# Local likelihood optimization

In the previous notebook, we went through the calculation of the likelihood function for an HMM and explicitly minimized it. Specifically, we looked at a situation where the transition rate and emission probability matrices took the form

$$ \boldsymbol{A} = \left[ \begin{matrix} 1 - \alpha & \alpha \\ \alpha & 1 - \alpha \end{matrix} \right] $$

and 

$$ \boldsymbol{B} = \left[ \begin{matrix} 1 - \beta & \beta \\ \beta & 1 - \beta \end{matrix} \right] $$

respectively, then we estimated the parameters $\alpha$ and $\beta$ given an observed sequence of states.

(THIS NEEDS TO BE UPDATED)
*A priori* we will not know what the hidden state sequence was (it is hidden, after all...) So, to deal with this we would need to calculate the likelihood over all possible hidden state sequences, and all parameter values in the $A$ and $B$ matrices. This problem will quickly become very high dimensional, and as a result we must resort to other methods. Specifically, we can perform a local optimization routine on the parameter space, for a given initial starting point.
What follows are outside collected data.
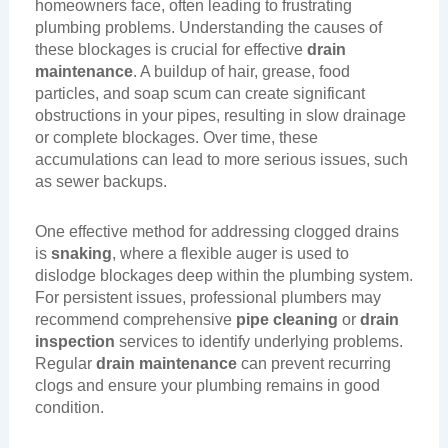
homeowners face, often leading to frustrating
plumbing problems. Understanding the causes of
these blockages is crucial for effective
drain
maintenance
. A buildup of hair, grease, food
particles, and soap scum can create significant
obstructions in your pipes, resulting in slow drainage
or complete blockages. Over time, these
accumulations can lead to more serious issues, such
as sewer backups.
One effective method for addressing clogged drains
is
snaking
, where a flexible auger is used to
dislodge blockages deep within the plumbing system.
For persistent issues, professional plumbers may
recommend comprehensive
pipe cleaning
or
drain
inspection
services to identify underlying problems.
Regular
drain maintenance
can prevent recurring
clogs and ensure your plumbing remains in good
condition.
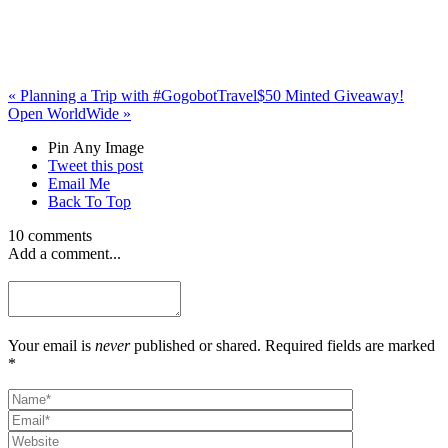
«
Planning a Trip with #GogobotTravel
$50 Minted Giveaway!
Open WorldWide
»
Pin Any Image
Tweet this post
Email Me
Back To Top
10 comments
Add a comment...
Your email is
never
published or shared. Required fields are marked
*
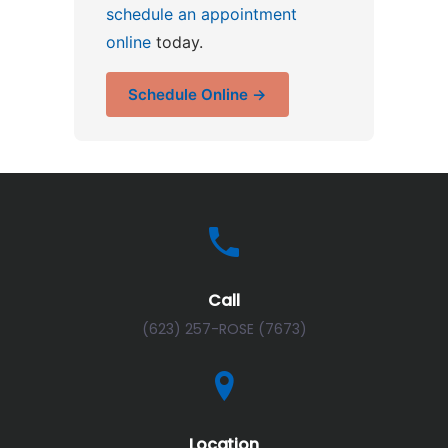
schedule an appointment
online
today.
Schedule Online →
Call
(623) 257-ROSE (7673)
Location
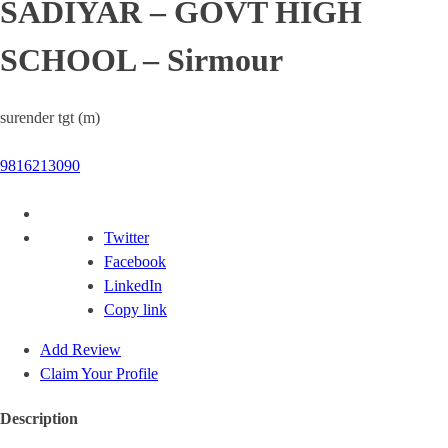
SADIYAR – GOVT HIGH
SCHOOL – Sirmour
surender tgt (m)
9816213090
Twitter
Facebook
LinkedIn
Copy link
Add Review
Claim Your Profile
Description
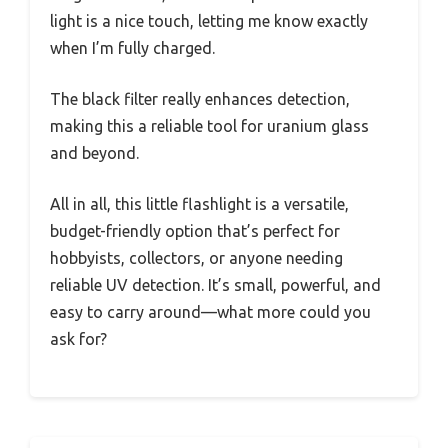
light is a nice touch, letting me know exactly
when I’m fully charged.
The black filter really enhances detection,
making this a reliable tool for uranium glass
and beyond.
All in all, this little flashlight is a versatile,
budget-friendly option that’s perfect for
hobbyists, collectors, or anyone needing
reliable UV detection. It’s small, powerful, and
easy to carry around—what more could you
ask for?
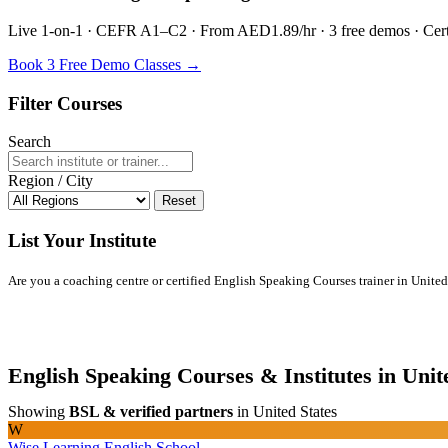
Live 1-on-1 · CEFR A1–C2 · From AED1.89/hr · 3 free demos · Certif
Book 3 Free Demo Classes →
Filter Courses
Search
Region / City
Reset
List Your Institute
Are you a coaching centre or certified English Speaking Courses trainer in United S
English Speaking Courses & Institutes in Unit
Showing
BSL & verified partners
in United States
W
Wise Learning English School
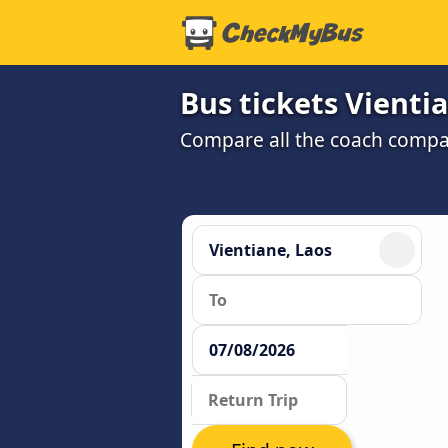
Bus tickets Vienti
Compare all the coach compan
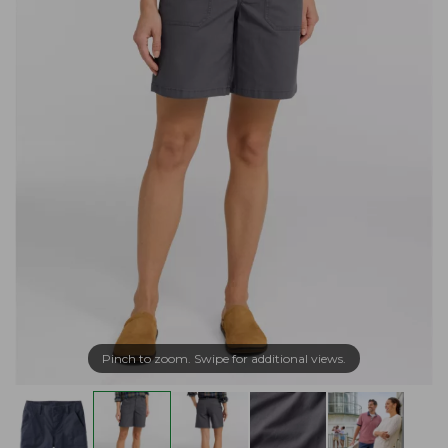
Pinch to zoom. Swipe for additional views.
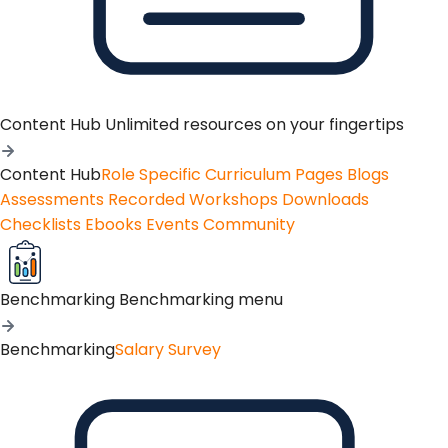
Content Hub
Unlimited resources on your fingertips
Content Hub
Role Specific Curriculum Pages
Blogs
Assessments
Recorded Workshops
Downloads
Checklists
Ebooks
Events
Community
Benchmarking
Benchmarking menu
Benchmarking
Salary Survey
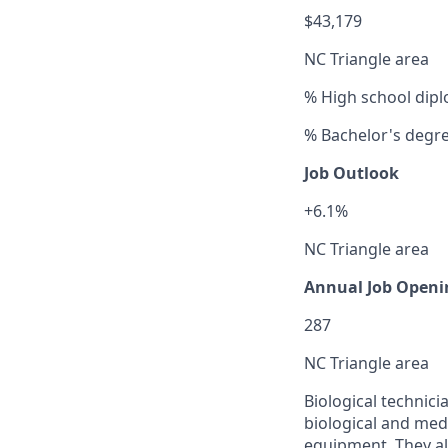
$43,179
NC Triangle area
% High school dipl
% Bachelor's degr
Job Outlook
+6.1%
NC Triangle area
Annual Job Openi
287
NC Triangle area
Biological technicia
biological and medi
equipment. They a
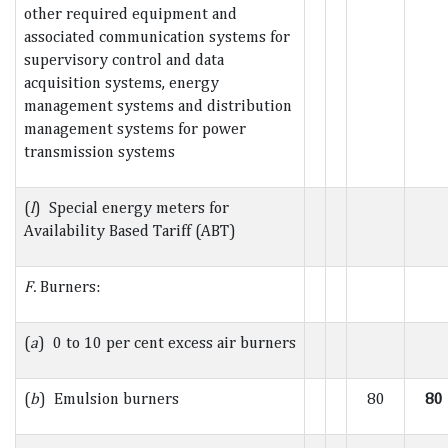
other required equipment and
associated communication systems for
supervisory control and data
acquisition systems, energy
management systems and distribution
management systems for power
transmission systems
(
l
) Special energy meters for
Availability Based Tariff (ABT)
F.
Burners:
(
a
) 0 to 10 per cent excess air burners
(
b
) Emulsion burners
80
80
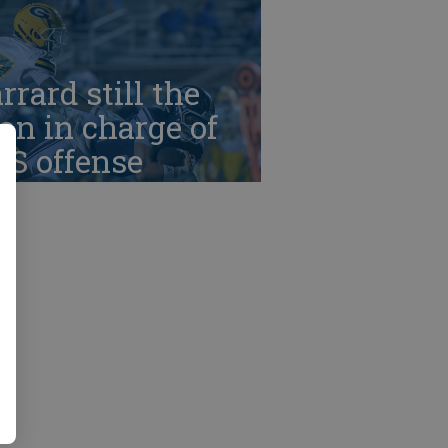
rrard still the
n in charge of
HS offense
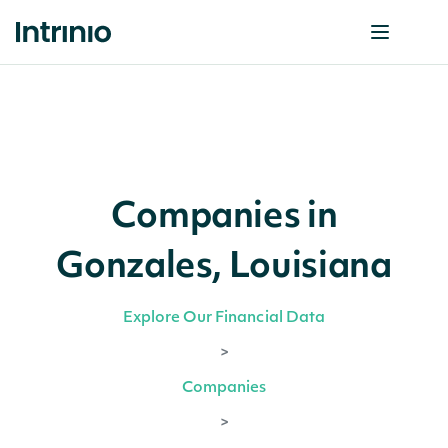
Companies in
Gonzales, Louisiana
Explore Our Financial Data
>
Companies
>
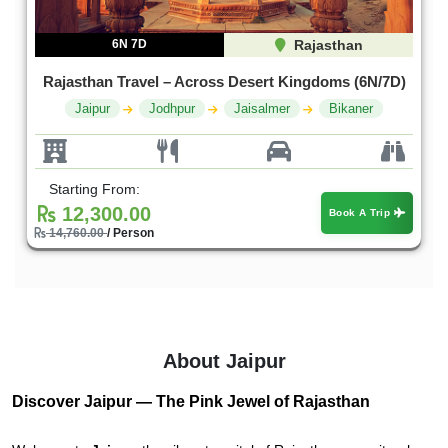
6N 7D
Rajasthan
Rajasthan Travel – Across Desert Kingdoms (6N/7D)
Jaipur
Jodhpur
Jaisalmer
Bikaner
Starting From:
12,300.00
Book A Trip
14,760.00
/ Person
About Jaipur
Discover Jaipur — The Pink Jewel of Rajasthan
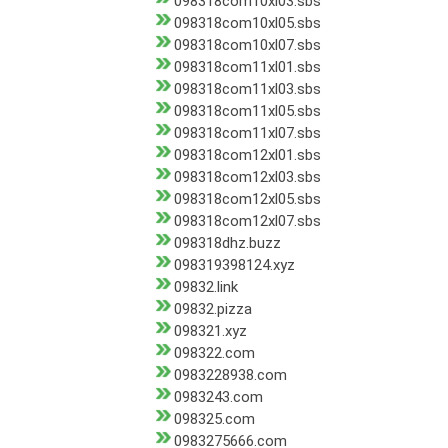
098318com10xl03.sbs
098318com10xl05.sbs
098318com10xl07.sbs
098318com11xl01.sbs
098318com11xl03.sbs
098318com11xl05.sbs
098318com11xl07.sbs
098318com12xl01.sbs
098318com12xl03.sbs
098318com12xl05.sbs
098318com12xl07.sbs
098318dhz.buzz
098319398124.xyz
09832.link
09832.pizza
098321.xyz
098322.com
0983228938.com
0983243.com
098325.com
0983275666.com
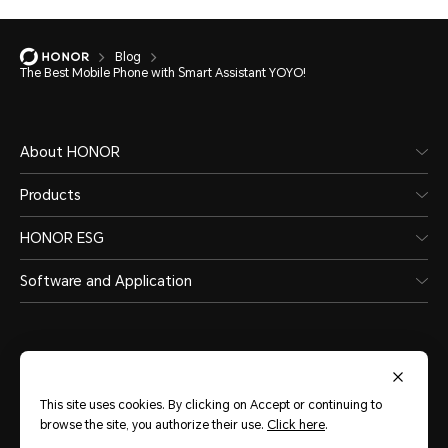
Blog
The Best Mobile Phone with Smart Assistant YOYO!
About HONOR
Products
HONOR ESG
Software and Application
This site uses cookies. By clicking on Accept or continuing to
India
(English)
browse the site, you authorize their use.
Click here
.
In this notebook, we will first build a custom gradient descent algorithm (our own local likelihood optimizer) to track the evolution of the parameter vector over iterations, and then use these results to validate a more efficient implementation using a `scipy.optimize.minimize` function to do the heavy lifting.

#### Gradient descent

Given that we are trying to minimize the likelihood function $\mathcal{L}(\theta)$, for parameter vector $\theta$, the general form of a gradient descent algorithm will update the value of the parameter vector $\theta_i \to \theta_{i+1}$ as

$$ \theta_{i+1} = \theta_i - \eta \nabla \mathcal{L}(\theta_i) $$

where $\nabla$ is the gradient of the likelihood function and $\eta$ is the *learning rate* which determines how large the update steps are. For an initial implementation, we take the learning rate to be constant, but there are many schemes that optimize this parameter by dynamically updating it so that the solution converges towards a local minimum more rapidly.  In order to calculate the derivative of the likelhood function, we will use a simple first-order difference in the likelihood function, approximating each component of the gradient with a simple first-difference

$$ \partial_{\theta^k}\mathcal{L}(\theta_i) \approx \frac{1}{2 \Delta\theta^{k}} \left[ \mathcal{L}(\theta + \Delta\theta^{k}) - \mathcal{L}(\theta - \Delta\theta^{k}) \right] $$

where $\Delta\theta^k$ is chosen to be small.  This procedure requires two evaluations of the likelihood function per dimension of the parameter vector for each iterative update to $\theta$.